Rescale Bucket #

Since the number of total buckets dramatically influences the performance, Paimon allows users to tune bucket numbers by ALTER TABLE command and reorganize data layout by INSERT OVERWRITE without recreating the table/partition. When executing overwrite jobs, the framework will automatically scan the data with the old bucket number and hash the record according to the current bucket number.

Rescale Overwrite #

-- rescale number of total buckets
ALTER TABLE table_identifier SET ('bucket' = '...');

-- reorganize data layout of table/partition
INSERT OVERWRITE table_identifier [PARTITION (part_spec)]
SELECT ... 
FROM table_identifier
[WHERE part_spec];

Please note that

ALTER TABLE only modifies the table’s metadata and will NOT reorganize or reformat existing data. Reorganize existing data must be achieved by INSERT OVERWRITE.
Rescale bucket number does not influence the read and running write jobs.

Once the bucket number is changed, any newly scheduled INSERT INTO jobs which write to without-reorganized existing table/partition will throw a TableException with message like

Try to write table/partition ... with a new bucket num ..., 
but the previous bucket num is ... Please switch to batch mode, 
and perform INSERT OVERWRITE to rescale current data layout first.

For partitioned table, it is possible to have different bucket number for different partitions.
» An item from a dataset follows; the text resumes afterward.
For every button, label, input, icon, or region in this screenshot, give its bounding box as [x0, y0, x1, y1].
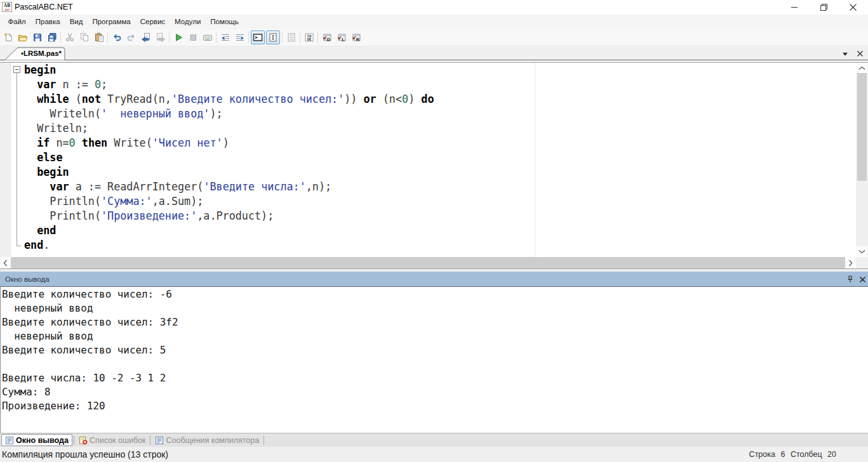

E.g.

ALTER TABLE my_table SET ('bucket' = '4');
INSERT OVERWRITE my_table PARTITION (dt = '2022-01-01')
SELECT * FROM ...;
  
ALTER TABLE my_table SET ('bucket' = '8');
INSERT OVERWRITE my_table PARTITION (dt = '2022-01-02')
SELECT * FROM ...;

During overwrite period, make sure there are no other jobs writing the same table/partition.

Note: For the table which enables log system(e.g. Kafka), please rescale the topic’s partition as well to keep consistency.

Use Case #

Rescale bucket helps to handle sudden spikes in throughput. Suppose there is a daily streaming ETL task to sync transaction data. The table’s DDL and pipeline are listed as follows.

-- table DDL
CREATE TABLE verified_orders (
    trade_order_id BIGINT,
    item_id BIGINT,
    item_price DOUBLE,
    dt STRING,
    PRIMARY KEY (dt, trade_order_id, item_id) NOT ENFORCED 
) PARTITIONED BY (dt)
WITH (
    'bucket' = '16'
);

-- like from a kafka table 
CREATE temporary TABLE raw_orders(
    trade_order_id BIGINT,
    item_id BIGINT,
    item_price BIGINT,
    gmt_create STRING,
    order_status STRING
) WITH (
    'connector' = 'kafka',
    'topic' = '...',
    'properties.bootstrap.servers' = '...',
    'format' = 'csv'
    ...
);

-- streaming insert as bucket num = 16
INSERT INTO verified_orders
SELECT trade_order_id,
       item_id,
       item_price,
       DATE_FORMAT(gmt_create, 'yyyy-MM-dd') AS dt
FROM raw_orders
WHERE order_status = 'verified';

The pipeline has been running well for the past few weeks. However, the data volume has grown fast recently, and the job’s latency keeps increasing. To improve the data freshness, users can

Suspend the streaming job with a savepoint ( see Suspended State and Stopping a Job Gracefully Creating a Final Savepoint )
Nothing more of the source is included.